Dürziler arasında öne çıkan dört büyük aileden söz edilebilir, Bunlar; Tenuhiler, Şihabiler, Ma’niler ve Lübnan siyasetinde de adını sıklıkla duyduğumuz Canbolatlar’dır. Dürzilerin bulundukları ülkelerde nasıl kendi hak ve önceliklerini koruduklarını, Canbolat ailesinin Lübnan siyasetinde zamanın şartlarına göre yaptığı ittifaklarla net bir şekilde görülmektedir.
Dürziler bazı ülkelerde kendi “iç hukuklarını” uygulamakta serbestler. Mesela Lübnan, Suriye ve İsrail’de bulunan Dürzi mahkemeleri vardır. 1948 yılında Lübnan Dürzi Şahıs Hukuku’nu uygulayarak yargılama kararları almaktadırlar.
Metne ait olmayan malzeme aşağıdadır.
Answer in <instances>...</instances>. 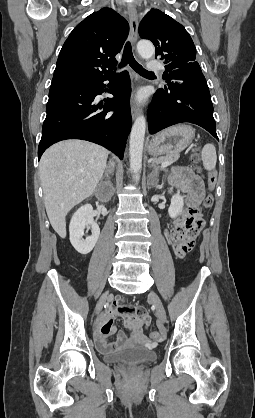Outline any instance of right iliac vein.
Here are the masks:
<instances>
[{
  "instance_id": "right-iliac-vein-1",
  "label": "right iliac vein",
  "mask_w": 255,
  "mask_h": 418,
  "mask_svg": "<svg viewBox=\"0 0 255 418\" xmlns=\"http://www.w3.org/2000/svg\"><path fill=\"white\" fill-rule=\"evenodd\" d=\"M108 297H109V294L108 293L104 294L101 297V299L99 300V302L97 303V306H96V313L97 314H99L101 312V310H102V308H103L106 300L108 299Z\"/></svg>"
}]
</instances>
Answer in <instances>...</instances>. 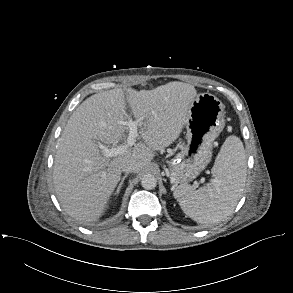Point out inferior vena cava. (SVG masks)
Listing matches in <instances>:
<instances>
[{"label": "inferior vena cava", "instance_id": "602c4592", "mask_svg": "<svg viewBox=\"0 0 293 293\" xmlns=\"http://www.w3.org/2000/svg\"><path fill=\"white\" fill-rule=\"evenodd\" d=\"M134 164L131 163V162H126L123 164L122 166V171L125 172V173H131L134 171Z\"/></svg>", "mask_w": 293, "mask_h": 293}]
</instances>
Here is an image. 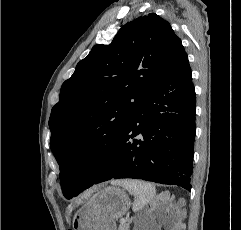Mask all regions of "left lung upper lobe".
Listing matches in <instances>:
<instances>
[{
    "mask_svg": "<svg viewBox=\"0 0 241 230\" xmlns=\"http://www.w3.org/2000/svg\"><path fill=\"white\" fill-rule=\"evenodd\" d=\"M184 53L169 22L151 13L124 25L111 44L94 46L77 64L49 119L67 199L77 195L75 162L96 142L116 141L140 101Z\"/></svg>",
    "mask_w": 241,
    "mask_h": 230,
    "instance_id": "5c2ea615",
    "label": "left lung upper lobe"
}]
</instances>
Günümüzde nüfusu 800 bin ile 2.5 milyon arasında olduğu tahmin edilen Dürzilerin çoğunluğu Suriye, Lübnan, İsrail ve Ürdün’de yaşamaktadır. Ancak demografik veya politik üstünlüğe sahip oldukları bir ülke veya hamileri bulunmamaktadır. Dürzilerin çoğunlukla yaşadığı Levant bölgesine bakıldığında; genel hatlarıyla Suudi Arabistan’ın Sünnileri, İran’ın Şiileri, Vatikan’ın Katolikleri, Rusya ve Yunanistan’ın Ortodoksları, İsrail’in Yahudileri destekledikleri bir ortamda Dürzileri destekleyen, varoluş mücadelelerinin arkasında olan bir devlet mevcut değildir.
Sonuç olarak İsrail, varoluşsal mücadeleleri her daim taze olan ve tarihte bir çok kez katliamlara maruz kalarak yerinden edilen Dürziler’i kullanmaktadır. Bu nedenle İsrail Suriye’de kendisini Dürzilerin koruyucusu ilan ederek kendi planlarına ve projelerine alan açma peşinde olduğu aşikardır. İlk aşamada bu plan dahilinde Suriye’yi bölmeye yönelik bir politik nüfuz olduğu söylenebilir. İsrail’in Dürziler’in güvenliğini bahane ederek Suriye’yi parçalara ayırmak istemesi bölgedeki kaosu derinleştirmeye yol açacağı kuvvetle muhtemeldir.